Silas turned in his saddle. “I’ve seen this Monolith so many times before, but,” he said, his voice carrying back to her on the light wind, “…it feels different today.”
She swallowed, unease growing. “I feel it too, like I’m being…called to it?”
Silas nodded, brows pressed together with apprehension before he turned away. His heels kicked softly at the sides of his horse, moving quicker across the desert-like landscape, Amelia’s own horse keeping pace instinctually.
It took another two hours’ worth of riding to reach the edges of the Rift.
The border was marked by an invisible threshold, a long line where the blighted, sandy terrain softened into dirt, rocks, and lush green grass. As they approached, Amelia felt it, the magic softening, the humming she felt in her blood dimming into something quieter. She hadn’t even realised how loud it had been inside of her until it began to ebb away.
Tempest and Silas’ horse, Ember, seemed to sense it, too. Stepping with more confidence and shaking their heads as if shedding some unseen heaviness they had been carrying on the journey. The air began to feel different, lighter, and fresher, carrying the scent of rain on distant rolling fields.
Then they crossed.
There was nothing subtle about the feeling of moving from the Rift and into the Shadowlands. The sky seemed clearer, and the sun felt warmer. The ground felt firmer yet looked softer and more welcoming. The feeling of the magic that had coated her felt like a mere memory of a dream she could hardly recall. Amelia’s body seemed lighter, and her next breath felt like the first in hours, her lungs expanding with the clean air.
She looked back over her shoulder, the desolate Rift stretching out behind her like a dark, open wound. Amelia hadn’t even noticed it, but there was a darkness to the air thatshe could openly see now that she wasn’t amongst it. She blinked and turned away, wondering at all the years she had spent dreaming of venturing into those lands. Now, Amelia could hardly comprehend ever wanting to return after only a handful of days.
Ahead of her, rolling green hills rose and dipped, the grasses looking golden in the dipping sunlight. It exuded a sense of safety and comfort.
Silas pulled up his horse until she caught up to him just beyond the border. He looked sideways at her. “Do you feel the difference?”

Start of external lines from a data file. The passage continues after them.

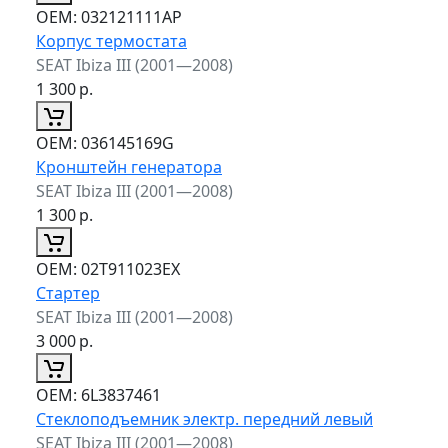
ОЕМ:
032121111AP
Корпус термостата
SEAT Ibiza III (2001—2008)
1 300
р.
ОЕМ:
036145169G
Кронштейн генератора
SEAT Ibiza III (2001—2008)
1 300
р.
ОЕМ:
02T911023EX
Стартер
SEAT Ibiza III (2001—2008)
3 000
р.
ОЕМ:
6L3837461
Стеклоподъемник электр. передний левый
SEAT Ibiza III (2001—2008)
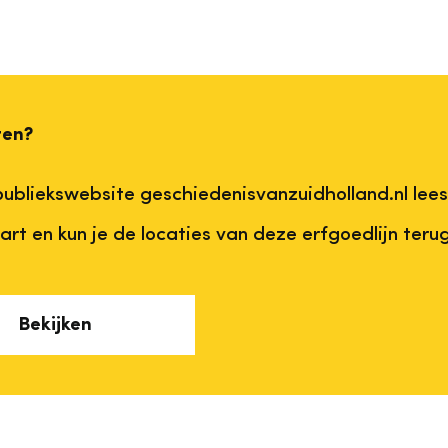
ten?
ubliekswebsite geschiedenisvanzuidholland.nl lees 
art en kun je de locaties van deze erfgoedlijn teru
Bekijken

Her eyes fell shut and her chest rose on another wondrous inhale. “I feel a million times better.” Amelia basked in it, smiling softly. She opened her eyes to find Silas watching her. “Is it always like that, or is it because of the cuts that it felt so immensely horrible?”

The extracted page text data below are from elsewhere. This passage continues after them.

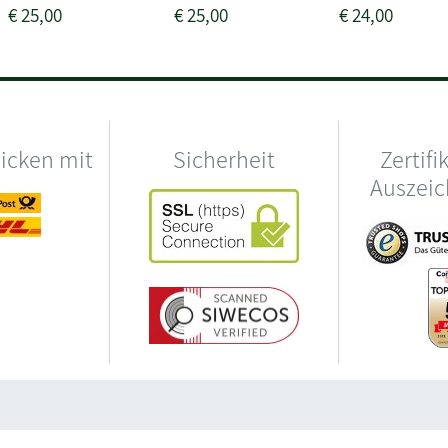
€
25,00
€
25,00
€
24,00
hicken mit
Sicherheit
Zertifi
Auszei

He took a moment to answer, his eyes wandering across her face and pausing on the slight smile still sitting there. “I’ve been into the Rift a few times, and it’s never felt like that. We’ve triggered something, I think.”
Amelia was quiet after that, smile fading away. Silas looked past her, towards the Rift and his face changed quickly, a frown pulling his mouth downwards.
She followed his gaze but didn’t understand what was causing the line between his brows. “What is it?”
Silas didn’t answer, swiftly dismounting from Ember and only wincing slightly as he landed on his injured leg. He strode the distance back towards the edges of the Rift.
She saw it, then, the breath stalling in her chest.
Amelia slid from Tempest and hurried closer.
They stood at the border, the toes of their boots brushing where firm, grassy dirt met the blighted sections of the Rift.
And several paces ahead of them was the marker. A worn, weathered stake sunk into the ground, now surrounded by the uneven terrains of the Rift.